Commercially, IVF is big news. There were more than 200,000 treatment cycles of IVF and ICSI (the technique where a single sperm is injected into an egg) carried out in Europe in 1997, at a cost to the individual or the state of around £3,000 a time. Organon, Serono and the other big names involved in fertility drugs were big sponsors of the Bologna jamboree.

If there is a panic rush to the clinics, as Dr de Velde believes, it is being fuelled by an awareness of the ticking clock. With every year that passes, a woman's chances of having a child get slimmer - especially past the age of 35. In the UK, fertility treatment is another postcode lottery - in some areas couples can have a cycle or two of treatment on the NHS. In others, there is nothing or an endless waiting list. The huge cost of treatment is to blame - health authorities blanche at the thought of the hole in their budget that would be created if everybody was to be funded.

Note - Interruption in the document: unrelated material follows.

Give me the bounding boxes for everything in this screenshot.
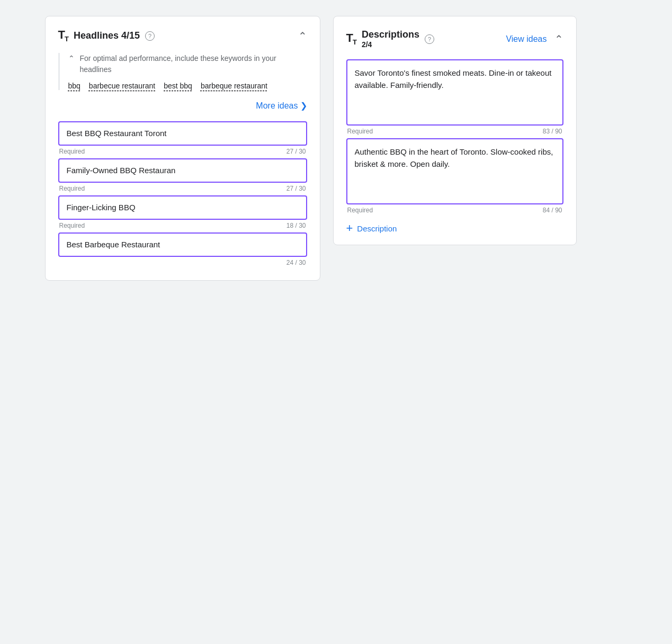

Clare Brown, president of the International Federation of Infertility Patient Associations (IFIPA) and also executive director of CHILD, the UK support organisation, is wary of telling women to wait. "Up to 34, once you have been trying for a year or so and there is nothing, you should at least start to get the ball rolling," she says. "Over 35 you should not wait longer than six months or so. You are going to be investigated first. That can take time."

In her view, even if sperm counts are declining, it is just as likely that we are hearing more about infertility - and therefore assuming there is more of it - because of all the treatments that are now available. Couples with problems now come forward when they would have hidden away. "In the past, they wouldn't have said they didn't have children because they were infertile. They would have said, 'If it doesn't happen, it doesn't happen,'" says Brown.

At the IFIPA stand in Bologna, she was amazed by the doctors from Indonesia, Mexico, Iran and elsewhere who arrived to talk about the need for support groups for the infertile in their own country - not because there are more of them than there have ever been, but because the treatments are becoming available for the first time.

We have had them for 21 years now, when the UK led the world with the birth of Louise Brown. And yet now the UK has one of the worst records in Europe for enabling the childless to get help. Health authorities have diverse criteria for paying for treatment - if they do it at all. Some will bar a couple if they have previously paid for a failed attempt privately themselves - even if they spent their life savings or borrowed to the hilt to do so. "It is totally unfair," says Brown.

In the rapidly advancing world of fertility treatment, there is huge excitement, great promise and the most terrible misery for many couples. At Bologna it was clear that technology is advancing at a terrific rate. But how many of the infertile are going to be able to afford what the scientists have to offer?